Lilienblut
gesteckt, standen wie aus dem Boden gewachsen seine beiden Freunde wieder da.
»Ärger mit der Alten?«, fragte der Kleinere und spuckte aus.
»Warum Lilly?«
»Lilly? Hat wohl mal einer so gesagt. Keine Ahnung.«
»Wer? Wo?«
Michi drehte seinen Kopf zu dem Beamten, der mit wenig Erfolg versuchte, eine Art geordneten Rückzug zu organisieren. Sabrina wunderte sich, warum er allein hier oben war und wieso ihm nicht jemand vom Boot aus zu Hilfe kam.

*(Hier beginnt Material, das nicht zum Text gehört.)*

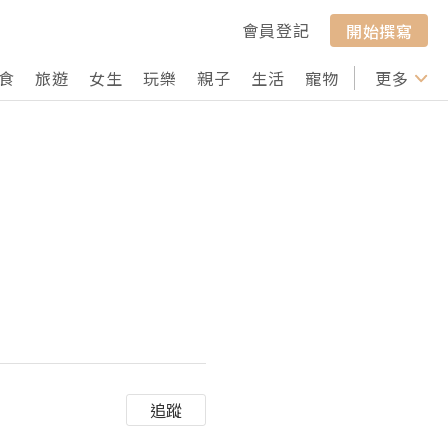
會員登記
開始撰寫
食
旅遊
女生
玩樂
親子
生活
寵物
行山
更多
打卡
追蹤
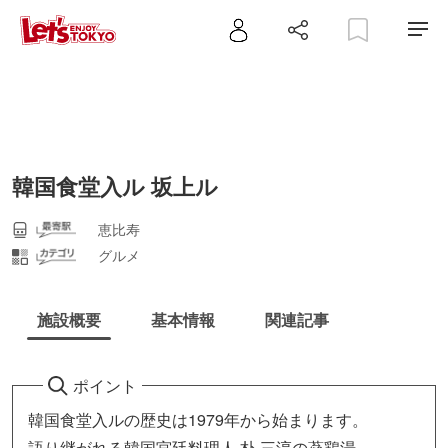
韓国食堂入ル 坂上ル
恵比寿
グルメ
施設概要
基本情報
関連記事
ポイント
韓国食堂入ルの歴史は1979年から始まります。
語り継がれる韓国宮廷料理人 朴 三淳の蔘鶏湯。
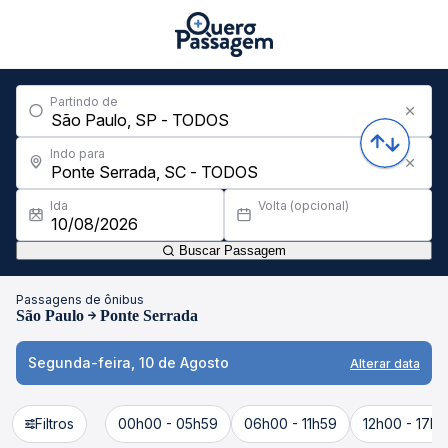
Partindo de
Indo para
Ida
Volta (opcional)
Buscar Passagem
Passagens de ônibus
São Paulo
Ponte Serrada
Segunda-feira, 10 de Agosto
Alterar data
Filtros
00h00 - 05h59
06h00 - 11h59
12h00 - 17h5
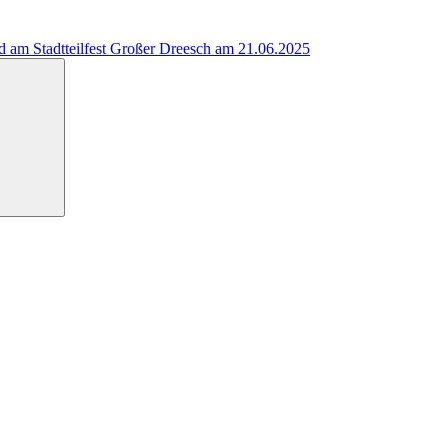
 am Stadtteilfest Großer Dreesch am 21.06.2025
Suchen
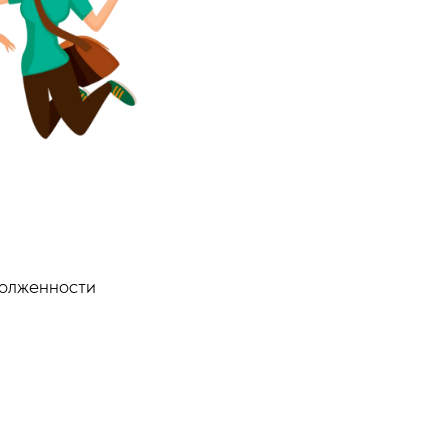
долженности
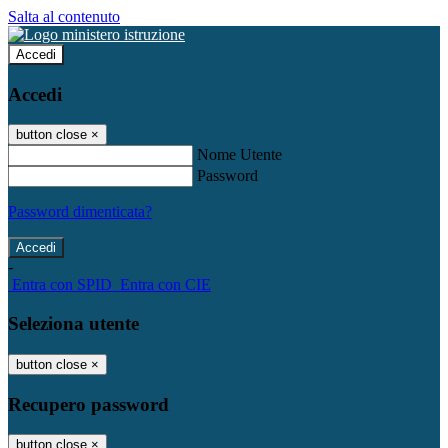
Salta al contenuto
Accedi
Accedi
button close
×
Nome Utente
Password
Password dimenticata?
-
Entra con SPID
Entra con CIE
Seleziona utente
button close
×
Recupero password
button close
×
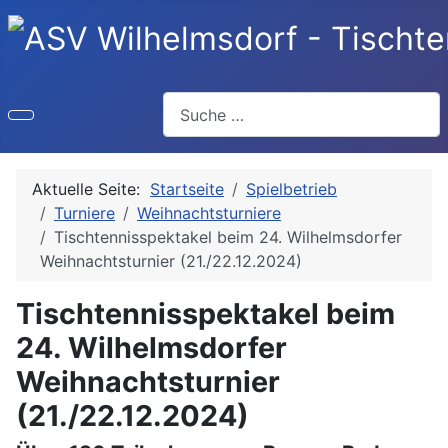
Suchen
Aktuelle Seite:
Startseite
Spielbetrieb
Turniere
Weihnachtsturniere
Tischtennisspektakel beim 24. Wilhelmsdorfer
Weihnachtsturnier (21./22.12.2024)
Tischtennisspektakel beim
24. Wilhelmsdorfer
Weihnachtsturnier
(21./22.12.2024)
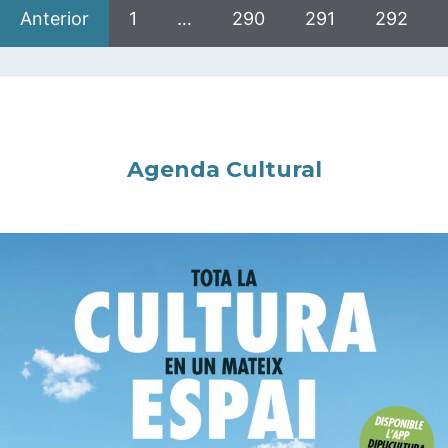
Anterior
1
…
290
291
292
Agenda Cultural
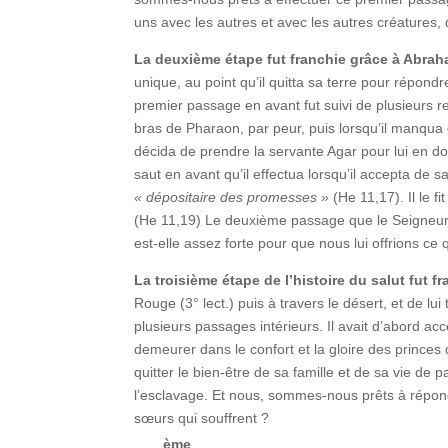
uns avec les autres et avec les autres créatures,
La deuxième étape fut franchie grâce à Abrah
unique, au point qu’il quitta sa terre pour répond
premier passage en avant fut suivi de plusieurs 
bras de Pharaon, par peur, puis lorsqu’il manqua de
décida de prendre la servante Agar pour lui en d
saut en avant qu’il effectua lorsqu’il accepta de sac
« dépositaire des promesses
»
(He 11,17). Il le fi
(He 11,19) Le deuxième passage que le Seigneur no
est-elle assez forte pour que nous lui offrions c
La troisième étape de l’histoire du salut fut f
Rouge (3° lect.) puis à travers le désert, et de lu
plusieurs passages intérieurs. Il avait d’abord ac
demeurer dans le confort et la gloire des princes 
quitter le bien-être de sa famille et de sa vie de 
l’esclavage. Et nous, sommes-nous prêts à répond
sœurs qui souffrent ?
ème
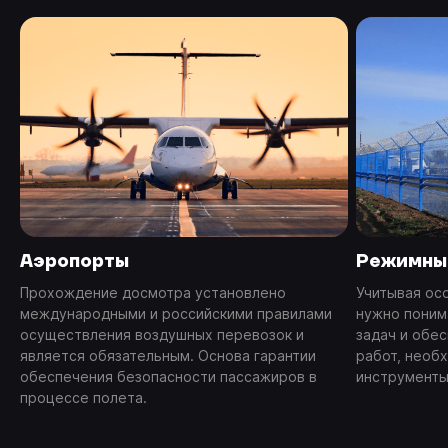
Аэропорты
Режимны
Прохождение досмотра установлено
Учитывая ос
международными и российскими правилами
нужно понима
осуществления воздушных перевозок и
задач и обе
является обязательным. Основа гарантии
работ, необ
обеспечения безопасности пассажиров в
инструменты
процессе полета.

»Frag doch die Wasserschutzpolizei. Vielleicht stand sie ja auf Uniformen.«
»So ein Quatsch!«
Sie hatte Michi keine zwei Sekunden aus den Augen gelassen und er war verschwunden. Mit einem Fluch auf den Lippen versuchte Sabrina, von den Kaimauern wegzukommen. Das Feuerwerk lief gerade zur Höchstform auf. Bis zur Festung Ehrenbreitstein flackerte der Himmel in bunten Farben. Die fallenden Lichter veränderten die Schatten, sie wirbelten um sie herum, zuckten, wurden riesig, fielen in sich zusammen. Sabrina blieb hilflos stehen.
Plötzlich tauchte in der Menge ein Kopf auf.
»Beate!«, schrie Sabrina.
Doch ihre Stimme ging unter in ohrenbetäubendem Krachen.
»Beate!«
Dann spürte sie nur noch einen heftigen Stoß. Sie schrie, doch niemand hörte sie, niemand sah, wie sie die Balance verlor und hinunterfiel, in das nasse Schwarze mit den tausend tanzenden, bunten Lichtern.
SIEBENUNDZWANZIG
Etwas klirrte. Eine Schere auf einem Metalltablett vielleicht. Jedenfalls störte es beim Schlafen, genau wie das helle Licht. Sabrina blinzelte. Sie lag in einem weißen Zimmer. Mühsam richtete sie sich auf und stieß mit dem Kopf an einen Bügel. Sie lag in einem Krankenbett. Auf dem Nachttisch stand ein Strauß weißer Rosen. Am Fußende des Bettes lag ihr Schlafanzug. Erst jetzt fiel ihr auf, dass sie ein Krankenhaushemd trug, das nur im Nacken mit einer Schleife zusammengehalten wurde. Ihr war unglaublich kalt. Vorsichtig schlug sie die Decke zurück und bemerkte erstaunt, dass ihre Hand zitterte.
Sie versuchte aufzustehen, aber sofort begann alles sich vor ihren Augen wie in einem Karussell zu drehen. Sie bemerkte den Klingelknopf an dem Bügel und drückte ihn. Wenig später kam eine fröhliche, junge Krankenschwester herein.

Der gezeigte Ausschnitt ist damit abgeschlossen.